On Mon, 16 Aug 2021, Josh Bressers wrote:
> On Mon, Aug 16, 2021 at 1:38 PM Ariadne Conill <ari...@dereferenced.org
> GNU grep 3.7 was released over the weekend with this bugfix:
> This was a performance regression caused by a defect in the way patterns
> were being cached.
> For example, the command `: | grep -Ff <(seq 6400000 | tr 0-9 A-J)` was
> characterized as taking multiple days to complete with affected versions,
> instead of a few seconds as with non-affected versions.
> This is obviously a security impacting issue, because CGI scripts and
> whatnot which use grep can possibly be abused to exhaust CPU on a host.
> But MITRE, as far as I understand their policies, are unlikely to issue a
> CVE for this bug, even though it needs to be handled like any other kind
> of security update.
> Should we track these kinds of bugs in UVI?

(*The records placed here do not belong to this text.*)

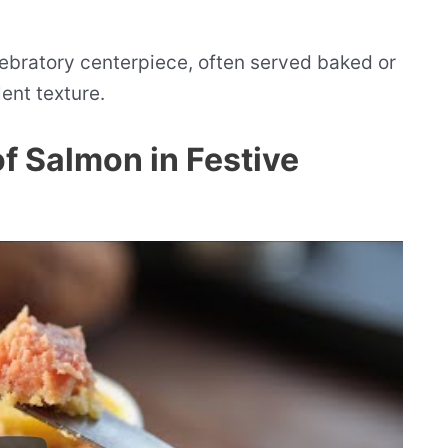
lebratory centerpiece, often served baked or
lent texture.
of Salmon in Festive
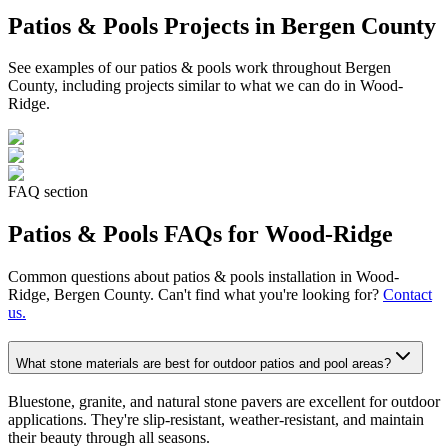
Patios & Pools
Projects in Bergen County
See examples of our
patios & pools
work throughout Bergen
County, including projects similar to what we can do in
Wood-
Ridge
.
FAQ section
Patios & Pools
FAQs for
Wood-Ridge
Common questions about
patios & pools
installation in
Wood-
Ridge
, Bergen County. Can't find what you're looking for?
Contact
us.
What stone materials are best for outdoor patios and pool areas?
Bluestone, granite, and natural stone pavers are excellent for outdoor
applications. They're slip-resistant, weather-resistant, and maintain
their beauty through all seasons.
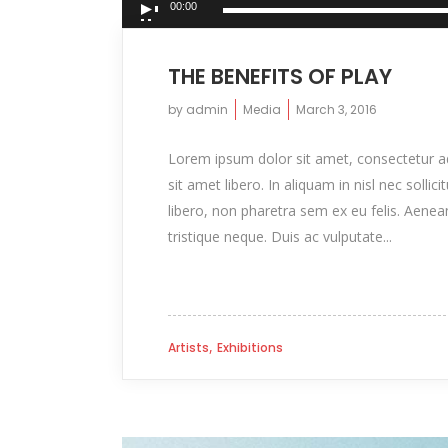
00:00
Player
THE BENEFITS OF PLAY
by
admin
Media
March 3, 2016
Lorem ipsum dolor sit amet, consectetur adip
sit amet libero. In aliquam in nisl nec sollic
libero, non pharetra sem ex eu felis. Aenea
tristique neque. Duis ac vulputate...
,
Artists
Exhibitions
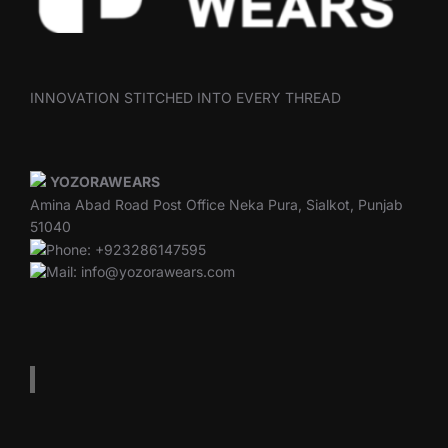
INNOVATION STITCHED INTO EVERY THREAD
YOZORAWEARS
Amina Abad Road Post Office Neka Pura, Sialkot, Punjab
51040
Phone: +923286147595
Mail: info@yozorawears.com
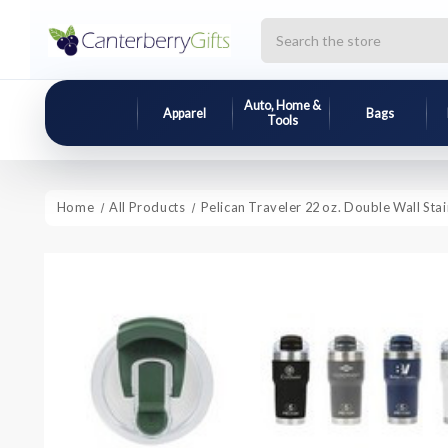
Search
Auto, Home &
Apparel
Bags
Tools
Home
All Products
Pelican Traveler 22 oz. Double Wall Sta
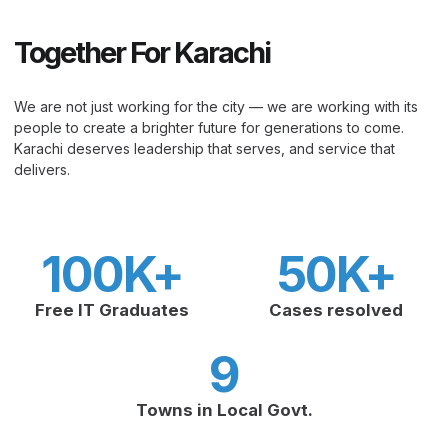
Together For Karachi
We are not just working for the city — we are working with its
people to create a brighter future for generations to come.
Karachi deserves leadership that serves, and service that
delivers.
100
K+
50
K+
Free IT Graduates
Cases resolved
9
Towns in Local Govt.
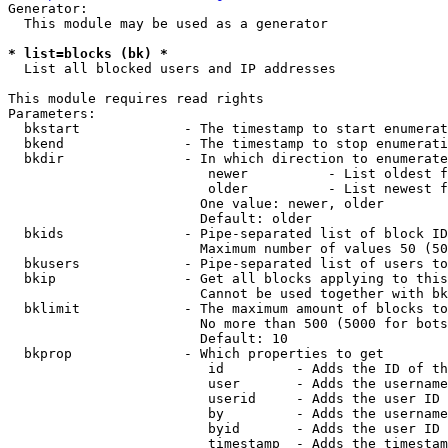
Generator:

  This module may be used as a generator

* list=blocks (bk) *
  List all blocked users and IP addresses

This module requires read rights

Parameters:

  bkstart             - The timestamp to start enumerat
  bkend               - The timestamp to stop enumerati
  bkdir               - In which direction to enumerate

                         newer          - List oldest f
                         older          - List newest f
                        One value: newer, older

                        Default: older

  bkids               - Pipe-separated list of block ID
                        Maximum number of values 50 (50
  bkusers             - Pipe-separated list of users to
  bkip                - Get all blocks applying to this
                        Cannot be used together with bk
  bklimit             - The maximum amount of blocks to
                        No more than 500 (5000 for bots
                        Default: 10

  bkprop              - Which properties to get

                         id         - Adds the ID of th
                         user       - Adds the username
                         userid     - Adds the user ID 
                         by         - Adds the username
                         byid       - Adds the user ID 
                         timestamp  - Adds the timestam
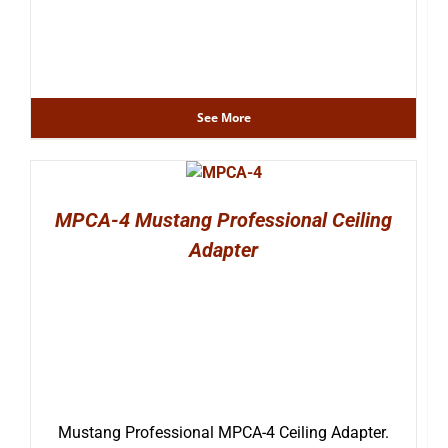
See More
MPCA-4 Mustang Professional Ceiling
Adapter
Mustang Professional MPCA-4 Ceiling Adapter.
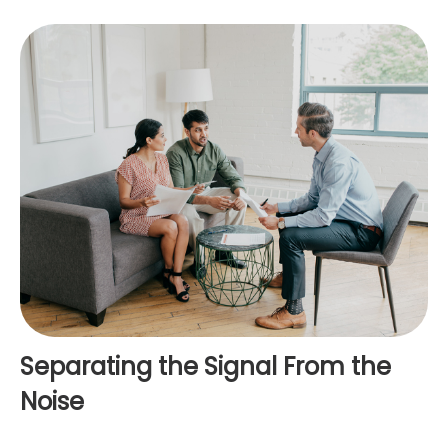
Separating the Signal From the
Noise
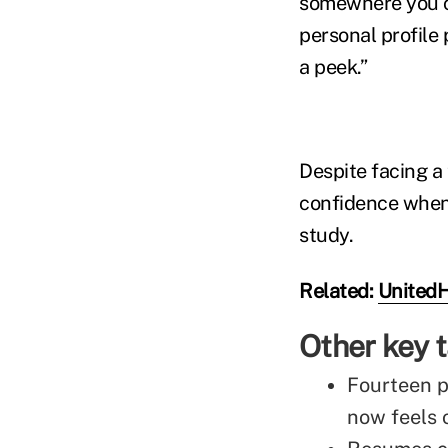
somewhere you ca
personal profile 
a peek.”
Despite facing a 
confidence when 
study.
Related:
UnitedH
Other key
Fourteen p
now feels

> I think yes. I would also compare this to the fuzzing findings from OSV. The legacy vulnerability databases are constrained by their human handlers, so they have to be overly selective, this is why
> UVI was created.
> The question becomes how to track and handle these. Ideally we don't want humans gatekeeping anything. The DWF project had a web form anyone could fill out to request an ID (it's still in the
> uvi-tools repo). I'm not against this approach, but I would prefer something more automated. For example, there are probably plenty of other commits in the grep repo
> If we search for performance I see a few others that I think are comparable to this.
Right, exactly, we want to try to map out the entire software defect
ecosystem. Humans can enrich the data already ingested by adding
additional tags and metadata, such as labelling it as a security-impacting
And that, too, can be automated: if a distribution releases a security
update with UVI-2021-XXXXXXX as an associated identifier, then obviously
that record can be automatically updated to be a security issue.
> I've been thinking about ways to automate digging through git commits for certain keywords. Many projects would have different keywords. "performance" for grep matters but it might not for the
> compiler. Another favorite example is this query
> 3.6 million github issues that mention "prototype pollution". There are a bit over 200K CVE IDs ever handed out right now. Even if only 10% of those are problems, that's more IDs than we've ever
> issued up to this point.
> Of course how to consume all of this data is another problem, but we can't really figure that out before we have data :)
This also sounds really interesting.